Users demand privacy. That will not go away and companies that casually monetize and resell all data associated with user or client activity must ensure that PII is removed. Or suffer the consequences…
In conclusion, while big data has its advantages, is it necessary to analyze everything? Product and service sales used to be about the quality of that service or product and a reputation gained by referrals or positive reviews. Now, it seems that being a customer is not enough. Having the money to pay is not enough. A visit to a hospital should not result in being placed on marketing databases for insurance, real estate or any other industry not asked for.
As a user of multiple solutions, why not act as I have? Ensure that big data becomes pointless by using VPNs (to make geolocation data useless) and ad blockers while online. Only activate location services and GPS on smartphones when you need them. The less information you give them (all who track us) the better. Is personalization a good thing, when the so-called insights provided to business travellers reflect a language you do not speak? With all the ways they gather information from us, websites and search engines cannot detect the system language of the user?

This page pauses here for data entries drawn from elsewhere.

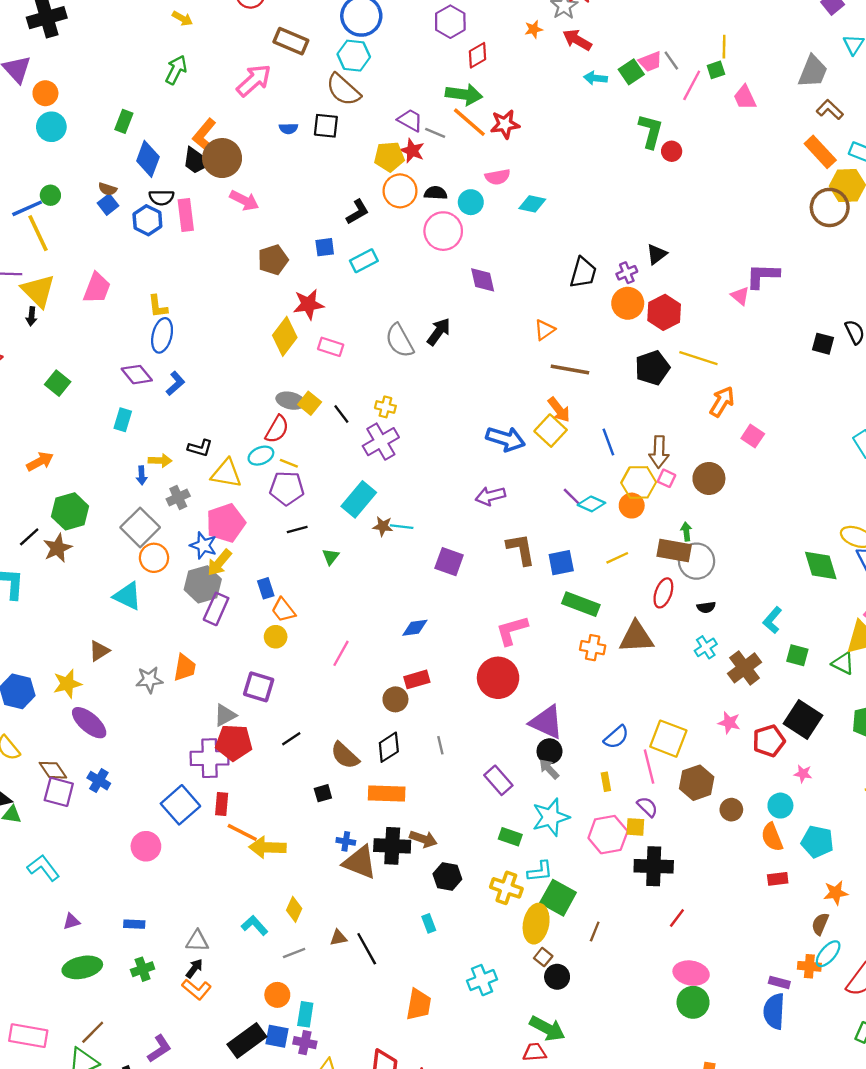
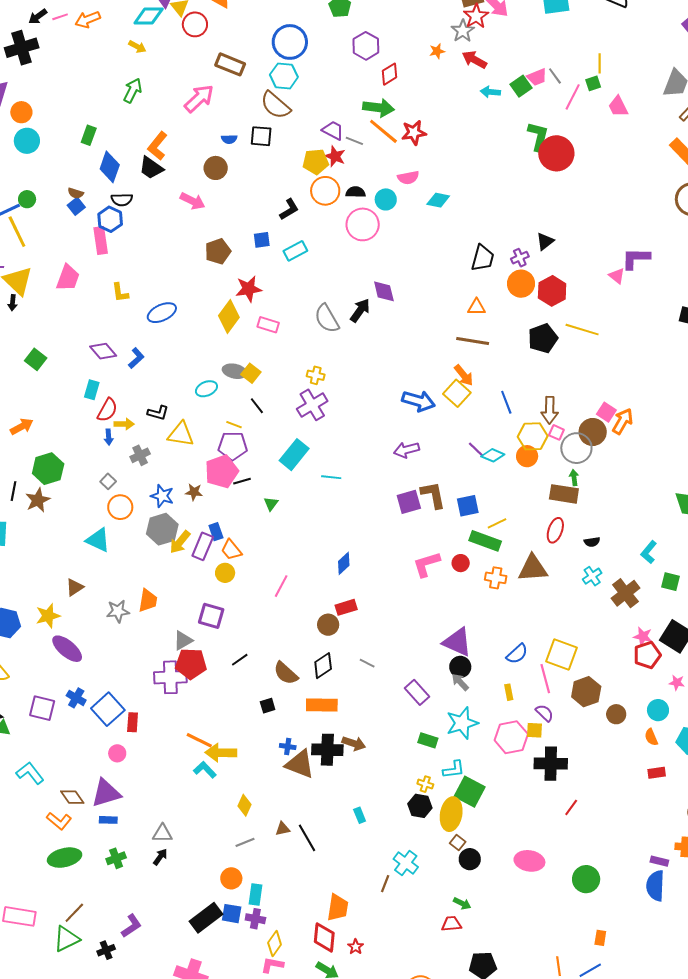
red circle: (672, 151) -> (556, 153), size x2.0
brown circle: (222, 158) -> (216, 168), moved, size x0.7
pink rectangle: (186, 215) -> (101, 241), moved
purple diamond: (483, 280) -> (384, 291), moved
orange triangle: (545, 330) -> (477, 307), moved, turned 36
blue ellipse: (162, 335) -> (162, 313), moved, turned 52
orange arrow: (722, 402) -> (623, 421), moved
black line: (341, 414) -> (257, 406), moved
red semicircle: (277, 429) -> (107, 410), moved
pink square: (753, 436) -> (606, 412), moved
cyan ellipse: (261, 456) -> (206, 389), moved
pink pentagon: (226, 523) -> (222, 472), moved
brown star: (383, 526) -> (194, 492), moved
gray square: (140, 527) -> (108, 481), size x0.5
black line: (29, 537) -> (13, 491), turned -36
yellow line: (617, 558) -> (497, 523), moved
gray circle: (697, 561) -> (576, 448), moved
purple square: (449, 562) -> (409, 502), moved, turned -35
yellow arrow: (219, 563) -> (180, 542), moved
purple rectangle: (216, 609) -> (203, 546), moved
blue diamond: (415, 628) -> (344, 563), turned -35
red circle: (498, 678) -> (461, 563), moved, size x0.5
pink star: (729, 723) -> (643, 636), moved
gray line: (440, 745) -> (367, 663), turned -49
brown diamond: (53, 770) -> (72, 797), moved
red rectangle: (222, 804) -> (133, 722), moved
blue square: (180, 805) -> (108, 709), moved
orange semicircle: (772, 837) -> (651, 737), size x0.7
pink circle: (146, 846) -> (117, 753), size x0.7
black hexagon: (447, 877) -> (420, 806), moved
yellow cross: (506, 888) -> (425, 784), size x0.6
purple triangle: (71, 921) -> (106, 793), moved, size x2.0
cyan L-shape: (255, 925) -> (205, 770), moved
brown line: (595, 931) -> (385, 884), moved
pink ellipse: (691, 973) -> (529, 861), moved
cyan cross: (482, 980) -> (406, 863), turned -30
orange L-shape: (197, 989) -> (59, 821), moved
orange trapezoid: (419, 1005) -> (338, 908), moved
green arrow: (547, 1028) -> (462, 903), size x0.6

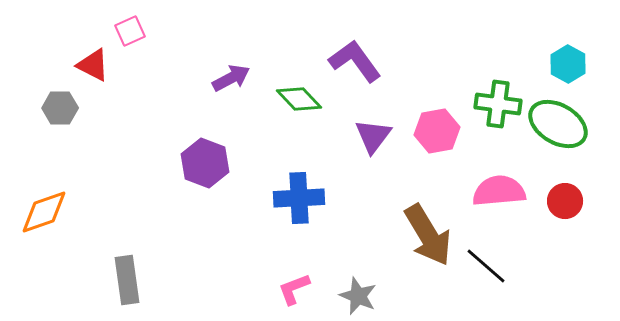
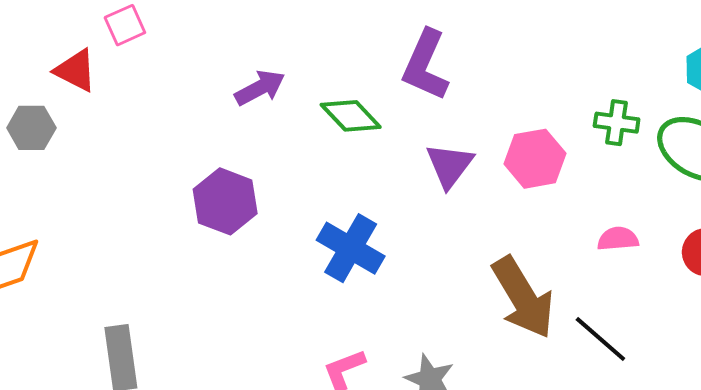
purple L-shape: (355, 61) -> (425, 65), turned -120
green cross: (498, 104) -> (617, 123), size x0.7
pink semicircle: (499, 191) -> (618, 239), size x0.6
blue cross: (299, 198) -> (351, 248), turned 33

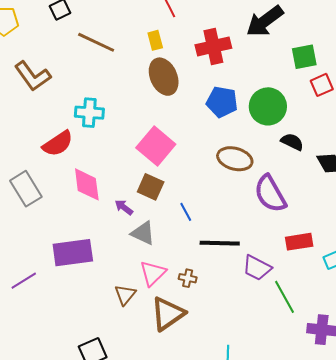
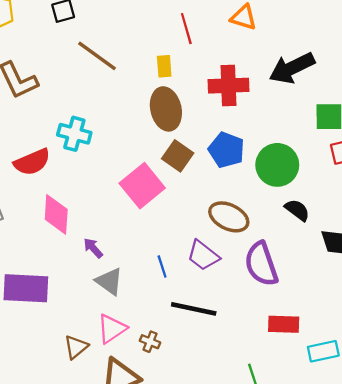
brown square: (151, 187) -> (178, 156), moved
purple trapezoid: (257, 268) -> (203, 255), moved

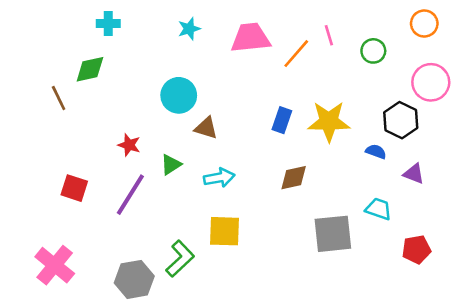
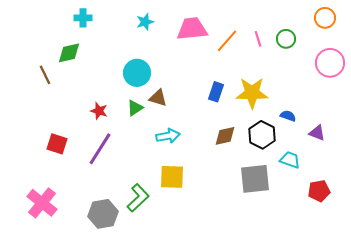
pink line: (329, 35) -> (258, 39), moved
black hexagon: (401, 120) -> (262, 135), moved
green triangle: (171, 165) -> (135, 108), moved

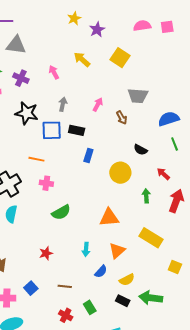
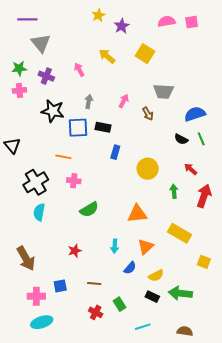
gray triangle: (16, 45) -> (41, 43), turned 45
black semicircle: (141, 150) -> (181, 139), moved
blue square: (31, 288) -> (60, 286), turned 32

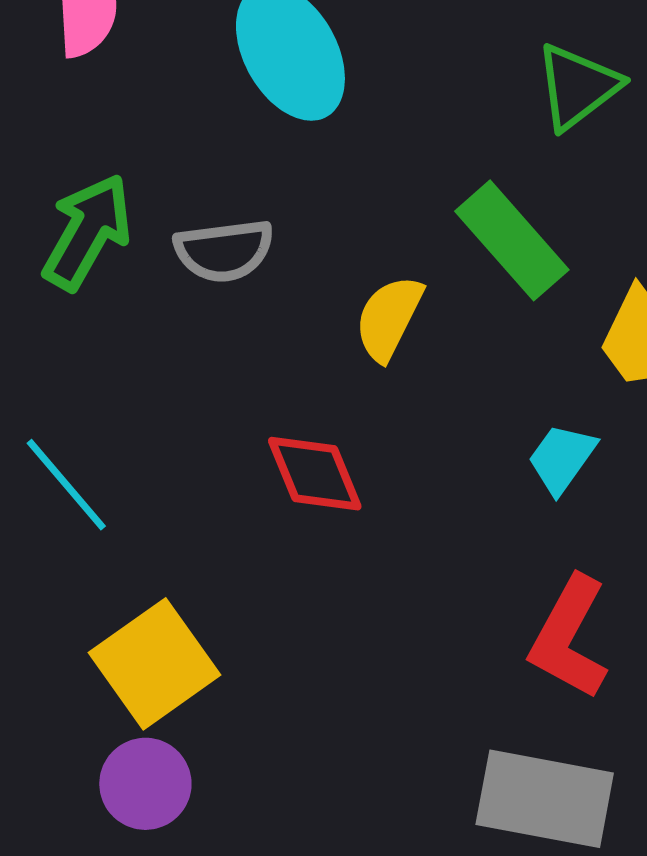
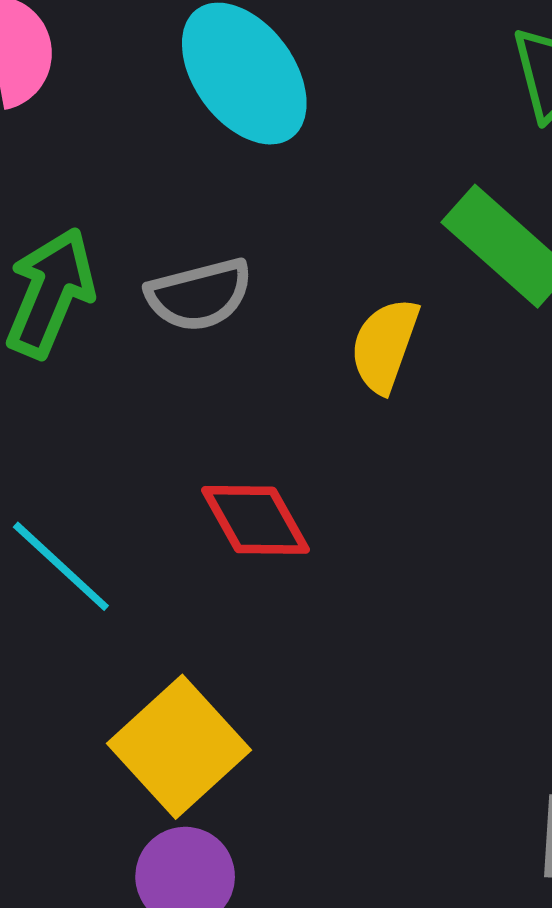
red diamond: (315, 474) -> (256, 520), moved

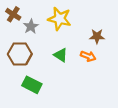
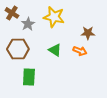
green rectangle: (32, 85) -> (29, 77), turned 66

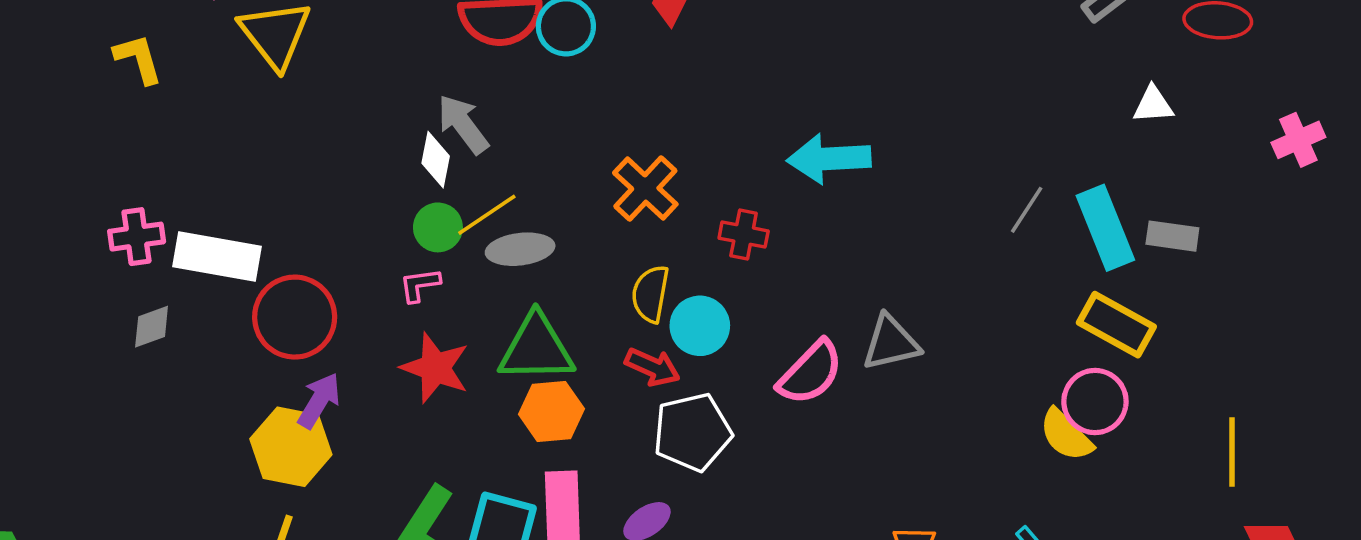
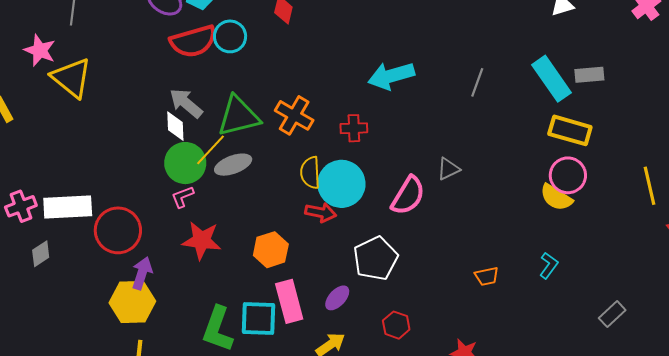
gray line: (1027, 210) -> (477, 82), moved
green circle: (438, 227) -> (185, 163), size x1.5
cyan circle: (700, 326) -> (341, 184), size x1.4
gray triangle: (891, 343) -> (448, 169), size x0.7
green triangle: (536, 348) -> (239, 116), moved
white pentagon: (692, 432) -> (376, 258), moved

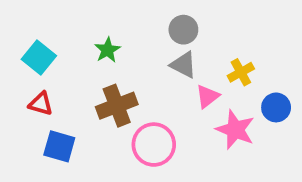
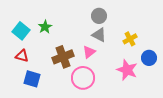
green star: (107, 50) -> (45, 27), moved
pink triangle: (208, 96) -> (89, 52), moved

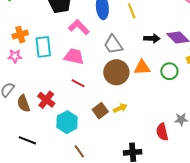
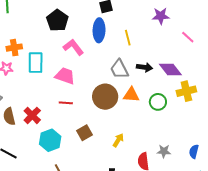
gray trapezoid: (113, 44) -> (119, 69), moved
red line: (78, 83) -> (66, 103), turned -32
yellow arrow: (120, 108) -> (118, 140), moved, turned -40

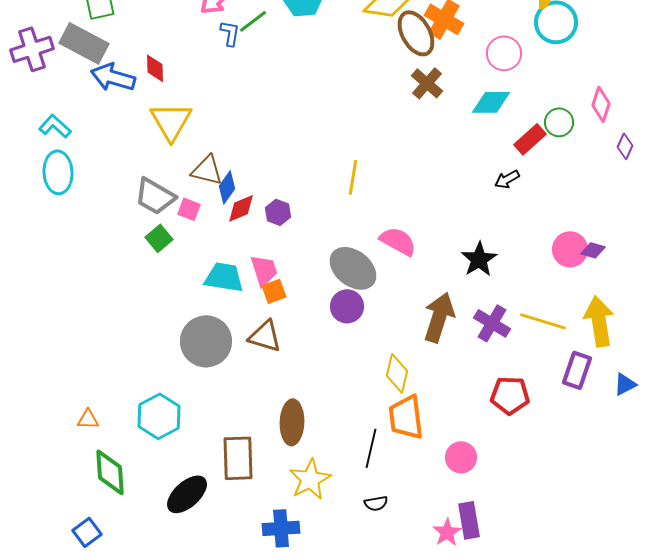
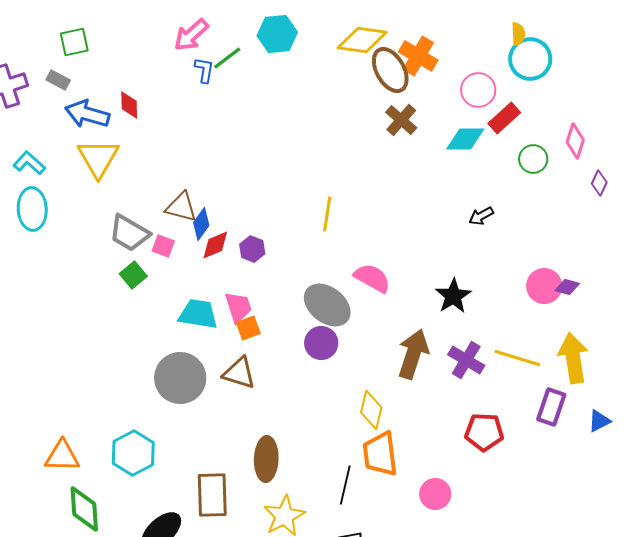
gray rectangle: (84, 43) -> (58, 80), size x0.5
yellow triangle: (171, 121) -> (98, 158), moved
red rectangle: (530, 139) -> (504, 118), moved
orange triangle: (88, 419) -> (62, 456), size x1.6

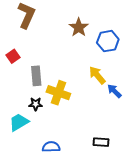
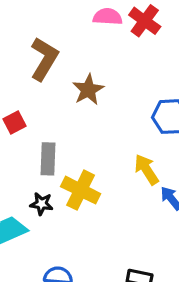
brown star: (79, 27) -> (88, 90), moved

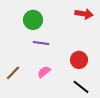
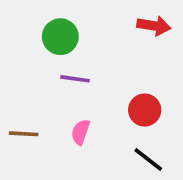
pink semicircle: (44, 72) -> (80, 132), turned -32
brown line: (13, 73) -> (24, 134), turned 49

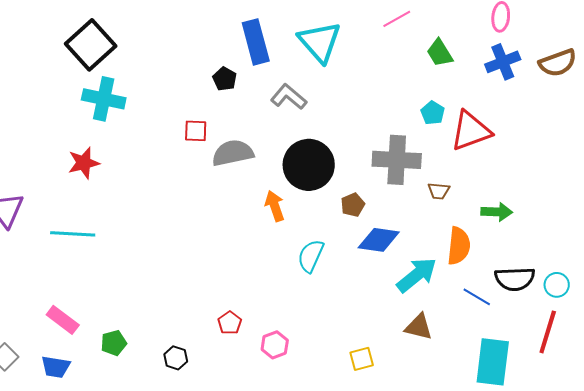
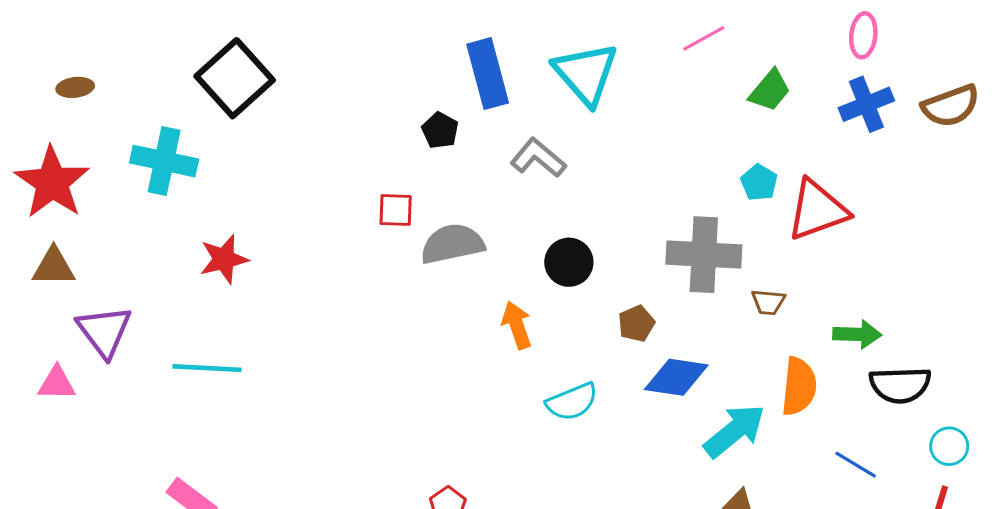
green trapezoid: (440, 53) -> (770, 90), turned -108
cyan cross: (104, 99) -> (164, 161), moved
black circle: (309, 165) -> (569, 262), size x0.6
cyan semicircle: (311, 256) -> (572, 402), turned -136
black semicircle: (515, 279) -> (900, 385), moved
blue line: (477, 297) -> (856, 465), moved

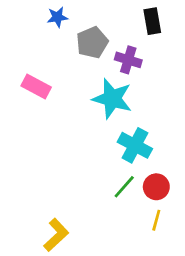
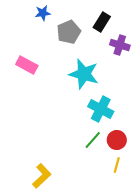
black rectangle: (152, 21) -> (102, 22), moved, turned 42
purple cross: (128, 60) -> (120, 45), moved

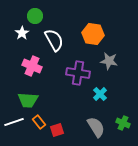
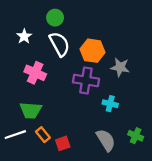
green circle: (35, 16) -> (55, 18), moved
orange hexagon: (93, 34) -> (93, 51), moved
cyan cross: (100, 94) -> (110, 104), turned -32

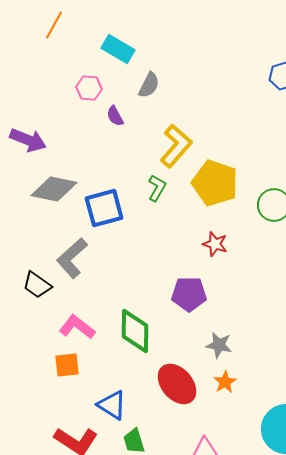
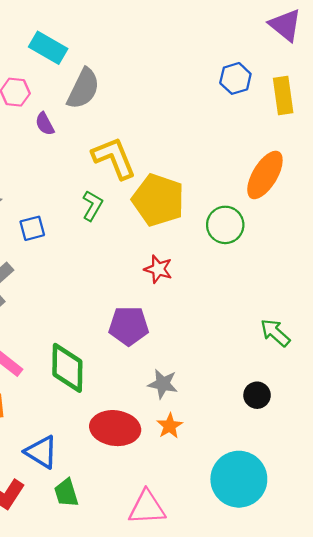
gray semicircle: (149, 85) -> (83, 89), size x1.4
yellow L-shape: (176, 146) -> (114, 158), turned -63
blue square: (104, 208) -> (32, 228), size x0.6
red ellipse: (177, 384) -> (115, 428), turned -42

In my view, big data is failing to deliver in many areas and those concerned about privacy should stop using services that harvest personal data with no consideration for our privacy. “You have a Facebook page,” you may say. Sure, I do but I only post what I want everyone to see–no family photos or commentary that my family or employers would object to. My aversion to certain green vegetables, simian presidents or unethical business practices are common knowledge and I defy anyone to make it commercially viable. Everything else is private… apart from the tracking in every aspect of my waking life–CCTV, the payments I make, where I stay or travel to and of course my smartphone, itself a surveillance powerhouse. Yes, I value the little privacy I have, how about you?